** Opening Exercise input block **

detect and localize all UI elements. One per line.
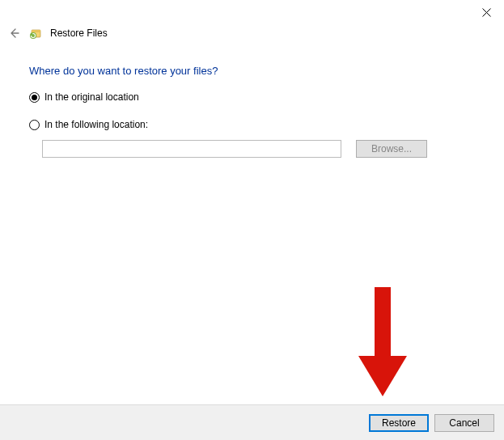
path-row: Browse... (42, 140, 485, 158)
cancel-button[interactable]: Cancel (434, 414, 494, 432)
radio-following[interactable] (29, 120, 40, 130)
close-button[interactable] (468, 0, 504, 24)
option-original-location[interactable]: In the original location (29, 91, 485, 103)
footer: Restore Cancel (0, 404, 504, 440)
restore-files-icon (29, 27, 42, 40)
page-heading: Where do you want to restore your files? (29, 65, 485, 77)
header-row: Restore Files (6, 26, 108, 40)
browse-label: Browse... (371, 143, 412, 154)
browse-button[interactable]: Browse... (356, 140, 427, 158)
radio-original-label: In the original location (44, 91, 139, 103)
window-title: Restore Files (50, 28, 108, 39)
radio-following-label: In the following location: (44, 119, 148, 130)
back-arrow-icon (7, 27, 20, 40)
svg-marker-4 (358, 356, 407, 396)
annotation-arrow-icon (358, 287, 407, 396)
svg-rect-3 (375, 287, 391, 360)
svg-rect-1 (32, 30, 40, 32)
restore-button[interactable]: Restore (369, 414, 429, 432)
titlebar (0, 0, 504, 26)
back-button[interactable] (6, 26, 21, 40)
restore-label: Restore (382, 417, 416, 429)
cancel-label: Cancel (449, 417, 479, 429)
close-icon (482, 8, 491, 17)
radio-original[interactable] (29, 92, 40, 103)
option-following-location[interactable]: In the following location: (29, 119, 485, 130)
content-area: Where do you want to restore your files?… (29, 65, 485, 158)
path-input[interactable] (42, 140, 341, 158)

** Closing Exercise input block **

Exercise instructions:
Nothing but the exact text of the records should appear in your answer, with no pictures. Please write it out.

Response to this task:
detect and localize all UI elements. One per line.
path-row: Browse... (42, 140, 485, 158)
cancel-button[interactable]: Cancel (434, 414, 494, 432)
radio-following[interactable] (29, 120, 40, 130)
close-button[interactable] (468, 0, 504, 24)
option-original-location[interactable]: In the original location (29, 91, 485, 103)
footer: Restore Cancel (0, 404, 504, 440)
restore-files-icon (29, 27, 42, 40)
page-heading: Where do you want to restore your files? (29, 65, 485, 77)
header-row: Restore Files (6, 26, 108, 40)
browse-label: Browse... (371, 143, 412, 154)
browse-button[interactable]: Browse... (356, 140, 427, 158)
radio-original-label: In the original location (44, 91, 139, 103)
window-title: Restore Files (50, 28, 108, 39)
radio-following-label: In the following location: (44, 119, 148, 130)
back-arrow-icon (7, 27, 20, 40)
svg-marker-4 (358, 356, 407, 396)
annotation-arrow-icon (358, 287, 407, 396)
svg-rect-3 (375, 287, 391, 360)
svg-rect-1 (32, 30, 40, 32)
restore-button[interactable]: Restore (369, 414, 429, 432)
titlebar (0, 0, 504, 26)
back-button[interactable] (6, 26, 21, 40)
restore-label: Restore (382, 417, 416, 429)
cancel-label: Cancel (449, 417, 479, 429)
close-icon (482, 8, 491, 17)
radio-original[interactable] (29, 92, 40, 103)
option-following-location[interactable]: In the following location: (29, 119, 485, 130)
content-area: Where do you want to restore your files?… (29, 65, 485, 158)
path-input[interactable] (42, 140, 341, 158)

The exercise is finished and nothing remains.